* PROBLEM STATEMENT *
Pull out every line below that holds the word "tiesas".

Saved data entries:
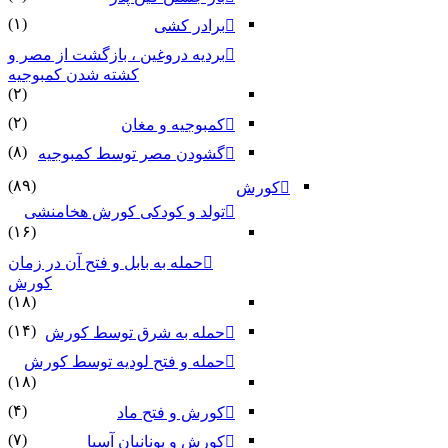
(۱)
برادر کشی
بردیه دروغین ، بازگشت از مصر و
کشته شدن کمبوجیه
(۲)
(۲)
کمبوجیه و مغان
(۸)
گشودن مصر توسط کمبوجیه
(۸۹)
کورش
تولد و کودکی کورش هخامنشی
(۱۶)
حمله به بابل و فتح آن در زمان
کورش
(۱۸)
(۱۴)
حمله به شرق توسط کورش
حمله و فتح لودیه توسط کورش
(۱۸)
(۴)
کورش و فتح ماد
(۷)
کورش و یونانیان آسیا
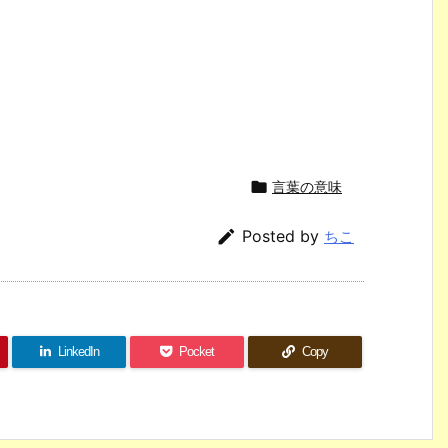

言葉の意味

Posted by
ちこ
LinkedIn
Pocket
Copy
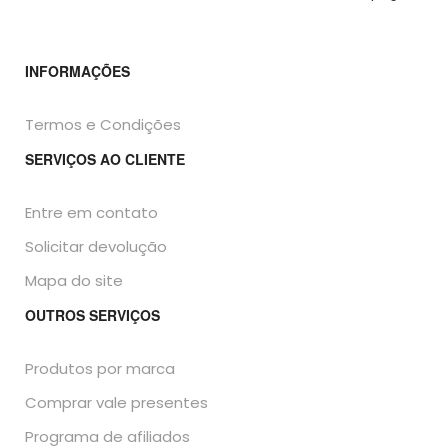
INFORMAÇÕES
Termos e Condições
SERVIÇOS AO CLIENTE
Entre em contato
Solicitar devolução
Mapa do site
OUTROS SERVIÇOS
Produtos por marca
Comprar vale presentes
Programa de afiliados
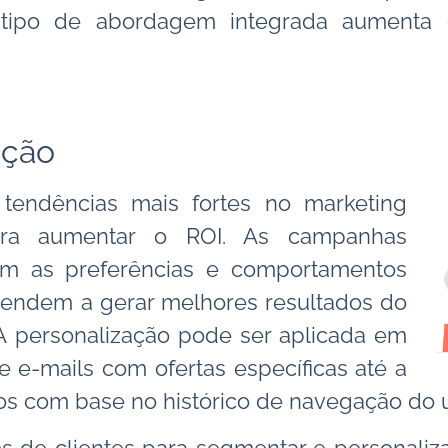
e tipo de abordagem integrada aumenta 
ação
tendências mais fortes no marketing
para aumentar o ROI. As campanhas
am as preferências e comportamentos
 tendem a gerar melhores resultados do
A personalização pode ser aplicada em
e e-mails com ofertas específicas até a
os com base no histórico de navegação do u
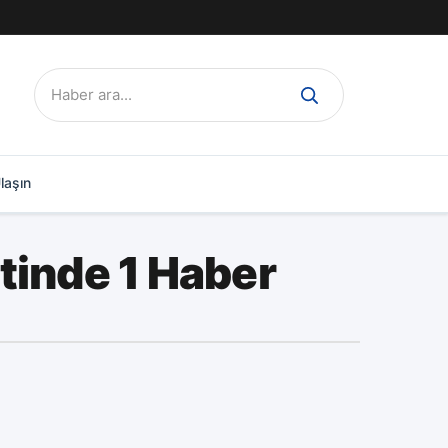
Ara:
laşın
inde 1 Haber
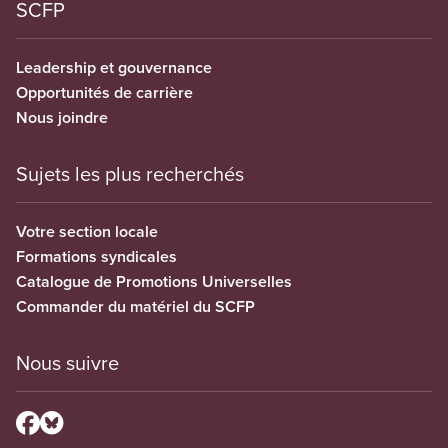
SCFP
Leadership et gouvernance
Opportunités de carrière
Nous joindre
Sujets les plus recherchés
Votre section locale
Formations syndicales
Catalogue de Promotions Universelles
Commander du matériel du SCFP
Nous suivre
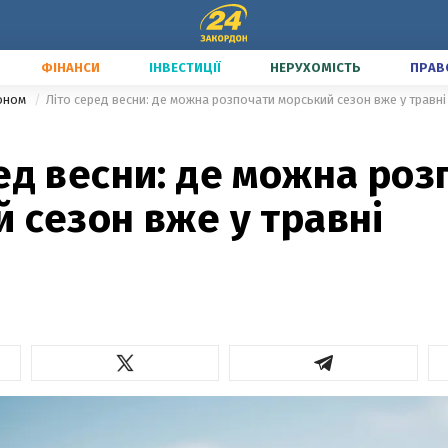
ФІНАНСИ
ІНВЕСТИЦІЇ
НЕРУХОМІСТЬ
ПРАВ
доном
Літо серед весни: де можна розпочати морський сезон вже у травні
ед весни: де можна роз
 сезон вже у травні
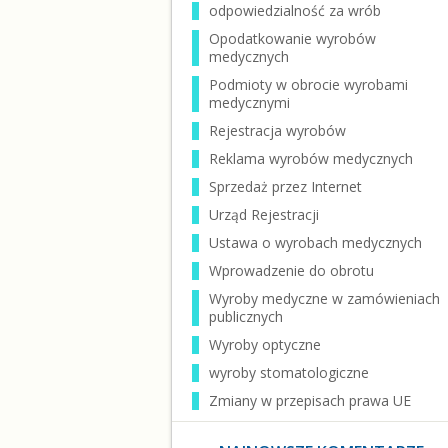
odpowiedzialność za wrób
Opodatkowanie wyrobów
medycznych
Podmioty w obrocie wyrobami
medycznymi
Rejestracja wyrobów
Reklama wyrobów medycznych
Sprzedaż przez Internet
Urząd Rejestracji
Ustawa o wyrobach medycznych
Wprowadzenie do obrotu
Wyroby medyczne w zamówieniach
publicznych
Wyroby optyczne
wyroby stomatologiczne
Zmiany w przepisach prawa UE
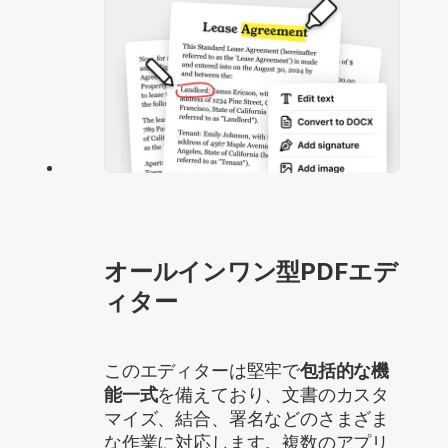
オールインワン型PDFエデ
ィター
このエディターは堅牢で
包括的な機
能一式
を備えており、文書のカスタ
マイズ、結合、署名などのさまざま
な作業に対応します。複数のアプリ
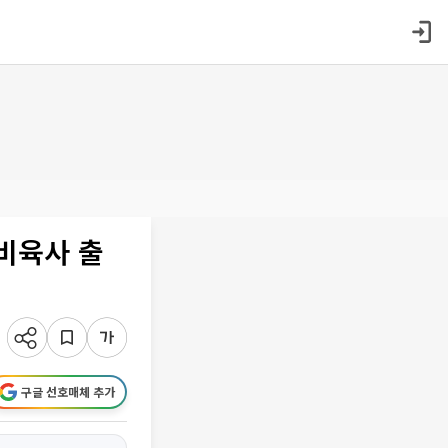
 비육사 출
구글 선호매체 추가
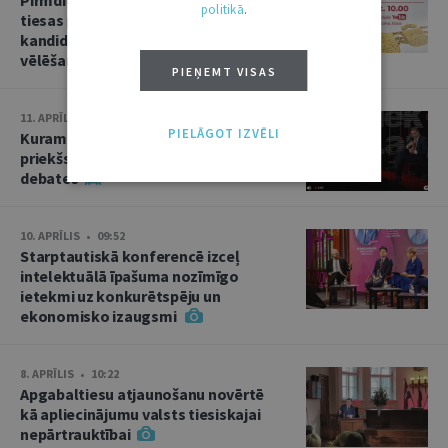
politikā
.
tiesas priekšsēdētāja amata
kandidāta izvirzīšana un divas
vēlēšanas
PIEŅEMT VISAS
11. APRĪLIS • 15:02
PIELĀGOT IZVĒLI
Kuram jābūt Augstākās tiesas
priekšsēdētājam? Kandidātu
debates
10. APRĪLIS • 09:52
Starptautiskā konferencē izceļ
intelektuālā īpašuma nozīmīgo
ietekmi uz konkurētspēju un
ekonomisko izaugsmi
8. APRĪLIS • 10:22
Apgabaltiesu atjaunošanu novērtē
kā apliecinājumu valsts tiesiskajai
nepārtrauktībai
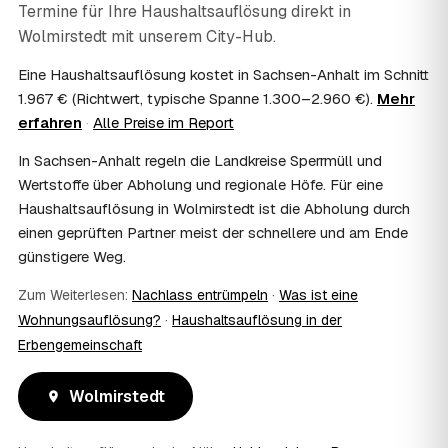
Termine für Ihre Haushaltsauflösung direkt in
steuerlich absetzbar?
Wolmirstedt
mit unserem City-Hub.
Häufig ja: Im Nachlass können die Kosten einer
Haushaltsauflösung als Nachlassverbindlichkeit die
Eine Haushaltsauflösung kostet in Sachsen-Anhalt im Schnitt
Erbschaftsteuer mindern, bei vermieteten Objekten teils
1.967 € (Richtwert, typische Spanne 1.300–2.960 €).
Mehr
als Werbungskosten. Sie erhalten eine ordentliche
erfahren
·
Alle Preise im Report
Rechnung als Beleg. Verbindlich klärt das Ihr
Steuerberater – wir liefern die nötigen Unterlagen.
In Sachsen-Anhalt regeln die Landkreise Sperrmüll und
08
Muss ich als Erbe in Wolmirstedt vor Ort
Wertstoffe über Abholung und regionale Höfe. Für eine
anwesend sein?
Haushaltsauflösung in Wolmirstedt ist die Abholung durch
Nein, Sie müssen nicht durchgängig anwesend sein. Viele
einen geprüften Partner meist der schnellere und am Ende
Erben übergeben in Wolmirstedt nur die Schlüssel und
günstigere Weg.
lassen sich per Fotos auf dem Laufenden halten. Eine
kurze Übergabe zu Beginn und zur besenreinen Abnahme
Zum Weiterlesen:
Nachlass entrümpeln
·
Was ist eine
genügt meist.
09
Bekomme ich einen Entsorgungsnachweis?
Wohnungsauflösung?
·
Haushaltsauflösung in der
Erbengemeinschaft
Ja. Sie erhalten auf Wunsch einen Entsorgungs- bzw.
Verwertungsnachweis über die fachgerechte Entsorgung.
So ist dokumentiert, dass der Hausstand in Wolmirstedt
Wolmirstedt
umweltgerecht und rechtssicher entsorgt wurde.
10
Wie schnell ist ein Termin in Wolmirstedt frei?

* ANSWER TO THE EXERCISE *
tiesas priekšsēdētāja amata
Kuram jābūt Augstākās tiesas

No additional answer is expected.